# [TASK STATEMENT]
Beginning with the first line below, retype exactly each line through the one containing "From sightseeing to". Leave out all pictures.

# [THE DATA]
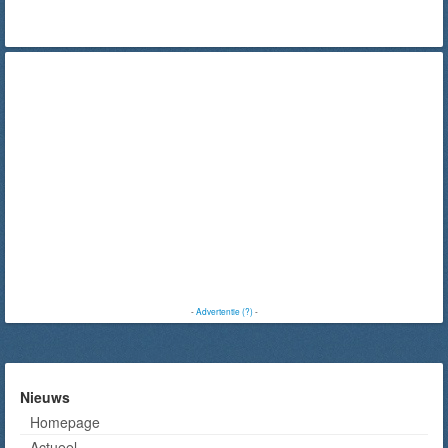
-
Advertentie (?)
-
Nieuws
Homepage
Actueel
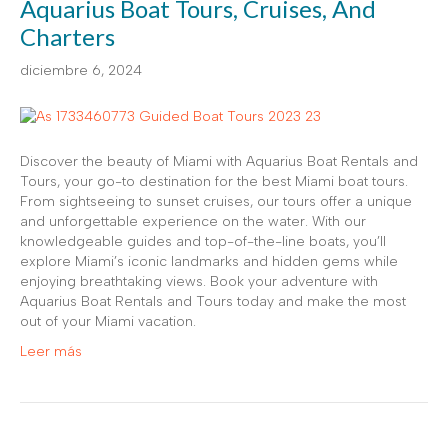
Aquarius Boat Tours, Cruises, And
Charters
diciembre 6, 2024
Discover the beauty of Miami with Aquarius Boat Rentals and
Tours, your go-to destination for the best Miami boat tours.
From sightseeing to sunset cruises, our tours offer a unique
and unforgettable experience on the water. With our
knowledgeable guides and top-of-the-line boats, you’ll
explore Miami’s iconic landmarks and hidden gems while
enjoying breathtaking views. Book your adventure with
Aquarius Boat Rentals and Tours today and make the most
out of your Miami vacation.
Leer más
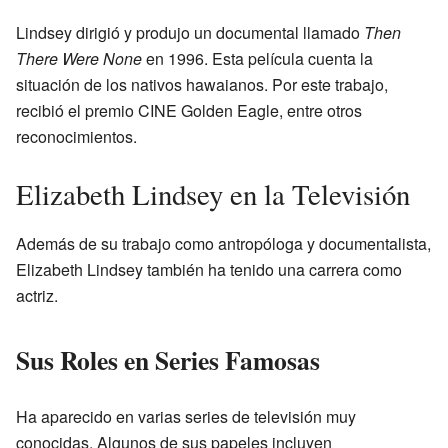
Lindsey dirigió y produjo un documental llamado
Then
There Were None
en 1996. Esta película cuenta la
situación de los nativos hawaianos. Por este trabajo,
recibió el premio CINE Golden Eagle, entre otros
reconocimientos.
Elizabeth Lindsey en la Televisión
Además de su trabajo como antropóloga y documentalista,
Elizabeth Lindsey también ha tenido una carrera como
actriz.
Sus Roles en Series Famosas
Ha aparecido en varias series de televisión muy
conocidas. Algunos de sus papeles incluyen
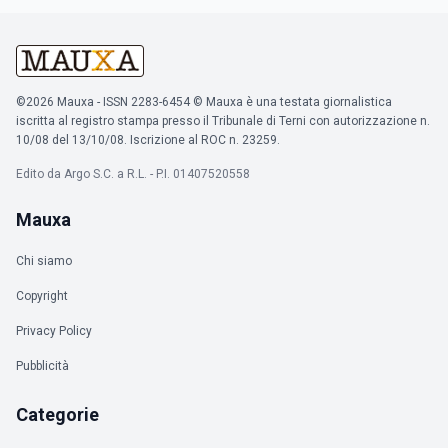
©2026 Mauxa - ISSN 2283-6454 © Mauxa è una testata giornalistica
iscritta al registro stampa presso il Tribunale di Terni con autorizzazione n.
10/08 del 13/10/08. Iscrizione al ROC n. 23259.
Edito da Argo S.C. a R.L. - P.I. 01407520558
Mauxa
Chi siamo
Copyright
Privacy Policy
Pubblicità
Categorie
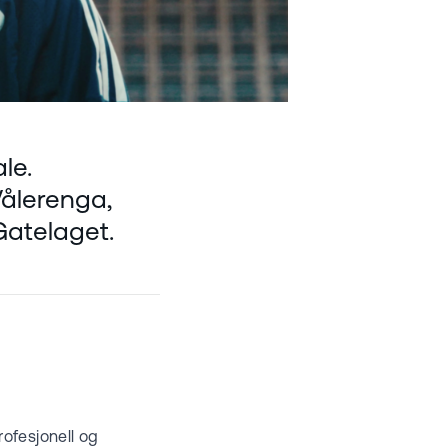
le.
Vålerenga,
Gatelaget.
ofesjonell og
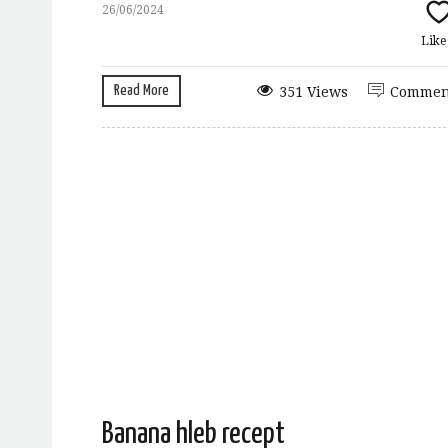
26/06/2024
Lik
Read More
351 Views
Commen
Banana hleb recept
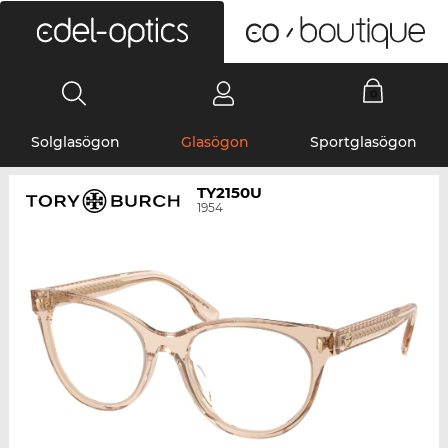
0
Solglasögon
Glasögon
Sportglasögon
TY2150U
1954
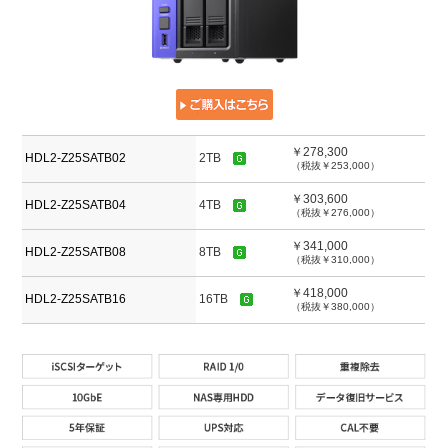
￥278,300
HDL2-Z25SATB02
2TB
（税抜￥253,000）
￥303,600
HDL2-Z25SATB04
4TB
（税抜￥276,000）
￥341,000
HDL2-Z25SATB08
8TB
（税抜￥310,000）
￥418,000
HDL2-Z25SATB16
16TB
（税抜￥380,000）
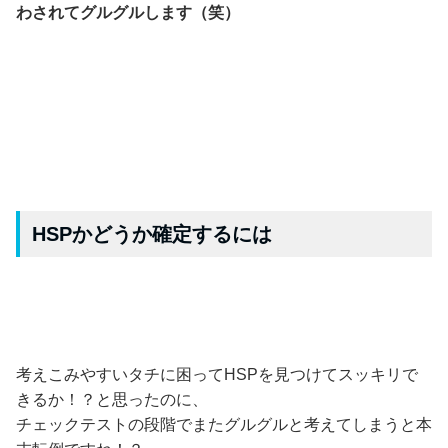
わされてグルグルします（笑）
HSPかどうか確定するには
考えこみやすいタチに困ってHSPを見つけてスッキリで
きるか！？と思ったのに、
チェックテストの段階でまたグルグルと考えてしまうと本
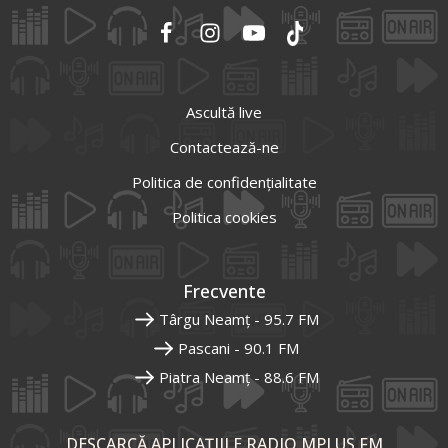
Ascultă live
Contactează-ne
Politica de confidențialitate
Politica cookies
Frecvente
Târgu Neamț - 95.7 FM
Pascani - 90.1 FM
Piatra Neamț - 88.6 FM
DESCARCĂ APLICAȚIILE RADIO MPLUS FM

# [OUTPUT BELOW]
-
Advertentie (?)
-
Nieuws
Homepage
Actueel
Aquarius Boat Tours, Cruises, And
Charters
diciembre 6, 2024
Discover the beauty of Miami with Aquarius Boat Rentals and
Tours, your go-to destination for the best Miami boat tours.
From sightseeing to sunset cruises, our tours offer a unique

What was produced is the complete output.